§ **Your assignment**: Which lines belong in your copy? Those from the start of the data through the line with "s blancas, agua florida", exactly as written, without any pictures.

Start of Task material

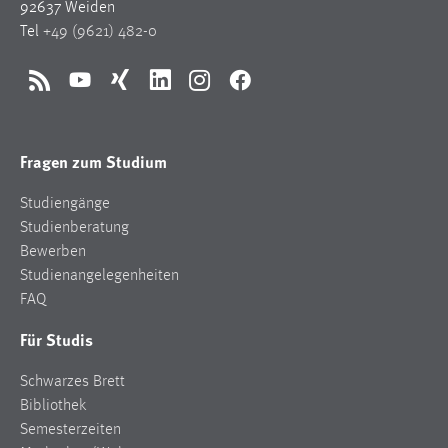
92637 Weiden
Tel
+49 (9621) 482-0
RSS
YouTube
Xing
LinkedIn
Instagram
Facebook
Fragen zum Studium
Studiengänge
Studienberatung
Bewerben
Studienangelegenheiten
FAQ
Für Studis
Schwarzes Brett
Bibliothek
Semesterzeiten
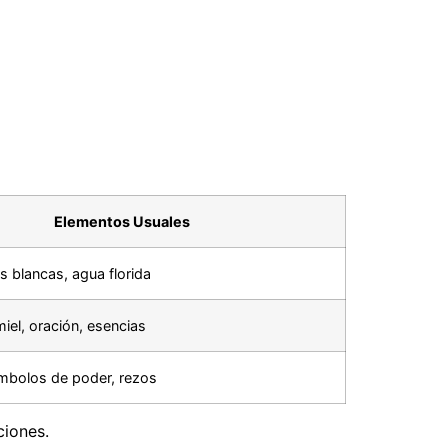
Elementos Usuales
s blancas, agua florida
miel, oración, esencias
mbolos de poder, rezos
ciones.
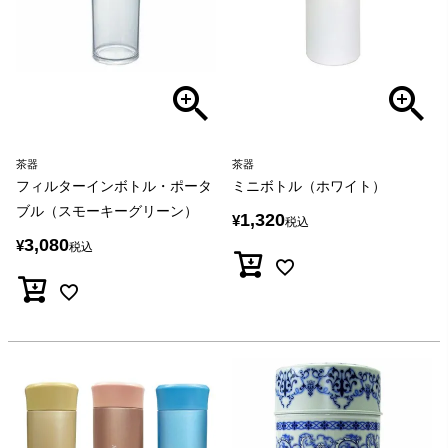
茶器
茶器
フィルターインボトル・ポータ
ミニボトル（ホワイト）
ブル（スモーキーグリーン）
1,320
¥
税込
3,080
¥
税込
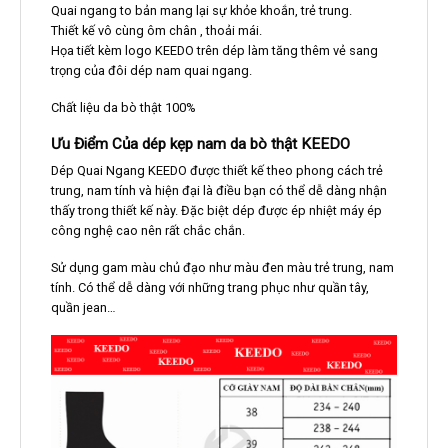
Quai ngang to bản mang lại sự khỏe khoắn, trẻ trung.
Thiết kế vô cùng ôm chân , thoải mái.
Họa tiết kèm logo KEEDO trên dép làm tăng thêm vẻ sang
trọng của đôi dép nam quai ngang.
Chất liệu da bò thật 100%
Ưu Điểm Của dép kẹp nam da bò thật KEEDO
Dép Quai Ngang KEEDO được thiết kế theo phong cách trẻ
trung, nam tính và hiện đại là điều bạn có thể dễ dàng nhận
thấy trong thiết kế này. Đặc biệt dép được ép nhiệt máy ép
công nghệ cao nên rất chắc chắn.
Sử dụng gam màu chủ đạo như màu đen màu trẻ trung, nam
tính. Có thể dễ dàng với những trang phục như quần tây,
quần jean…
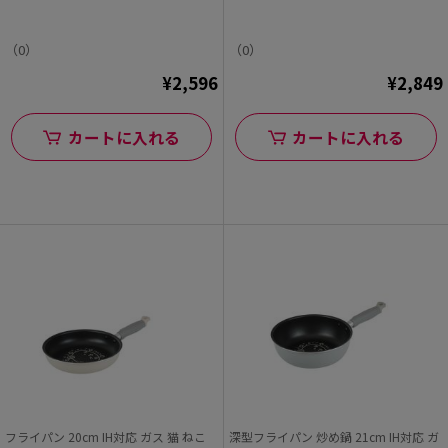
（0）
（0）
¥2,596
¥2,849
カートに入れる
カートに入れる
フライパン 20cm IH対応 ガス 猫 ねこ
深型フライパン 炒め鍋 21cm IH対応 ガ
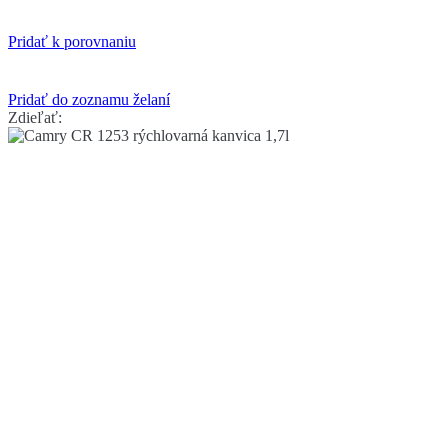
Pridať k porovnaniu
Pridať do zoznamu želaní
Zdieľať:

End of Task material

§ **Written answer**:
92637 Weiden
Tel
+49 (9621) 482-0
RSS
YouTube
Xing
LinkedIn
Instagram
Facebook
Fragen zum Studium
Studiengänge
Studienberatung
Bewerben
Studienangelegenheiten
FAQ
Für Studis
Schwarzes Brett
Bibliothek
Semesterzeiten
Elementos Usuales
s blancas, agua florida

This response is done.